Who better than Buddha himself to tell a forlorn Little Leaguer — or a hypercompetitive parent — that it’s not whether you win or lose that counts but how you play the game?
That wasn’t artist Ron Hernandez’s agenda when he painted the Awakened One’s portrait in a gentle palette of airbrushed hues on the side of a Burlington Electric Department storage building. But a sudden reminder of the bigger picture may be what some people experience as they pull away from Burlington’s Calahan Park and head west down Locust Street toward Pine — that is, if they can get past the question “WTF?”
The mural has covered the entire east-facing side of the red brick building at the Locust-Pine Street intersection since 2004. That’s when Hernandez approached BED with his proposal to prettify the utility’s ugly outbuilding with something more in keeping with the South End’s artsy, peace-loving vibe. According to Hernandez, BED had no problem with the idea so long as the mural didn’t convey a strong message. “I was fine with that,” Hernandez says. “I didn’t think it needed to be a big deal.”

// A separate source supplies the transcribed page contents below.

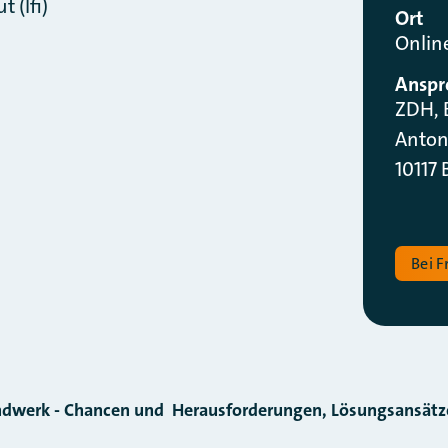
 (lfi)
Ort
Onlin
Anspr
ZDH, 
Anton
10117
Bei F
andwerk - Chancen und Herausforderungen, Lösungsansätze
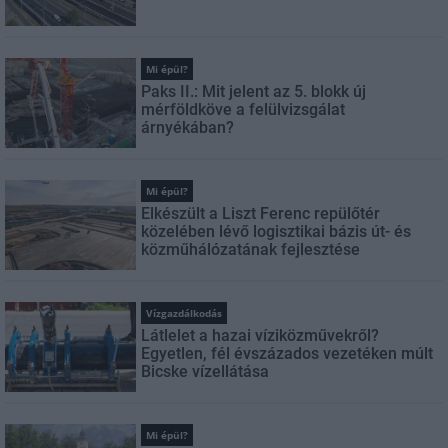
Mi épül?
Paks II.: Mit jelent az 5. blokk új
mérföldköve a felülvizsgálat
árnyékában?
Mi épül?
Elkészült a Liszt Ferenc repülőtér
közelében lévő logisztikai bázis út- és
közműhálózatának fejlesztése
Vízgazdálkodás
Látlelet a hazai víziközművekről?
Egyetlen, fél évszázados vezetéken múlt
Bicske vízellátása
Mi épül?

The artist’s inspiration, however, was a big deal: the onset of the wars in Afghanistan and Iraq. “I just wanted people to think,” Hernandez says. “Buddha’s basic message was ‘Nothing is perfect, but you do the best you can.’” The artist points to Buddha’s eyes — slightly lopsided — as an illustration of the point. “It just conveys peace. I’m not out to change anybody’s lives,” he adds.
Nor was Hernandez out to promote a particular religion. His own faith, he says, is mainly connected to old Mother Earth. Buddha did strike him, though, as the most peaceful of the familiar religious icons, and one who fit the shape of his “canvas.” “The building is perfect for a face,” he says. “It just calls out, ‘Hey!’”
Or is that “Om”?
For a year, BED and Buddha coexisted in harmony, but in 2005, Hernandez’s addition to the building’s north wall generated resistance — though not the kind that can be measured in ohms. Hernandez had adorned that side of the building with a tsunami of flowers crashing on images of war, such as barbed wire, guns and armed soldiers. “That kind of got squashed,” he recalls. “I guess one of [BED’s] biggest customers at the time was General Electric, just around the corner. They didn’t like me dissing the profit-making war.”

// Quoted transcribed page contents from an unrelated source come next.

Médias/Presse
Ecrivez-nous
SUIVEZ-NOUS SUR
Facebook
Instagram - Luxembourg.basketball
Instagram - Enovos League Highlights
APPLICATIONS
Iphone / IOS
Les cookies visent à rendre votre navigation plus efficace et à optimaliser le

The late Peter Freyne chronicled the censorship in his “Inside Track” column in Seven Days. In Freyne’s dispatch, BED general manager Barbara Grimes is quoted as saying the decision to make Hernandez alter his imagery originated in a complaint from an unspecified “ratepayer.” Her own reported assessment of the wave mural: “inappropriate.”
Hernandez, as if drawing inspiration from his east-looking subject, obliged without much fuss, although he admits he was “upset” about having to change his work. “I didn’t want to make a big deal out of it, because that’s not my nature,” he says. “I just painted over it.” Today, the north wall features a wave of flowers descending on planet Earth, itself seemingly encircled by a hurricane. The south wall depicts a similar wave. If the building were Buddha’s head, the wave crests would form his ears.
Hernandez’s Buddha may surprise some passersby, but his works are already fixtures of Vermont’s public spaces. He created the panoramic mural “Pan of the Seasons” on the ceiling of Main Street Landing’s third floor and murals for various other businesses and institutions, including the University of Vermont and the Vermont History Museum in Montpelier. An especially popular mural depicting an array of endangered species graces a wall of the Burlington Skinny Pancake on Lake Street.
Hernandez’s admirers even include the elementary-school set, though they may not recognize his handiwork in the themed scenery at Pizza Putt in South Burlington, including the outer-space images done in black-light paint in the laser-tag room. Tourists who get a chuckle out of the sculpture of Champ, the Lake Champlain monster, standing sentry by the King Street ferry dock can thank Hernandez for the creature’s gleaming green scales. A graduate of New York’s School of Visual Arts, the artist has displayed his work as far afield as Panama and Key West, Fla.
Select pieces that Hernandez created in the 1960s and ’70s were on display at the Skinny Pancake all last month. On July 31, they left to make way for an exhibit of his new work. Check it out through August, or browse a virtual gallery of his art at airbrushron.com.
When he’s not making art on-site or in his Battery Street studio, Hernandez bolsters his swords-into-plowshares cred by tilling the land at Stray Cat Flower Farm, the Intervale flower farm owned by his wife, Diana Doll. “There’s a lot of color in our lives,” he says.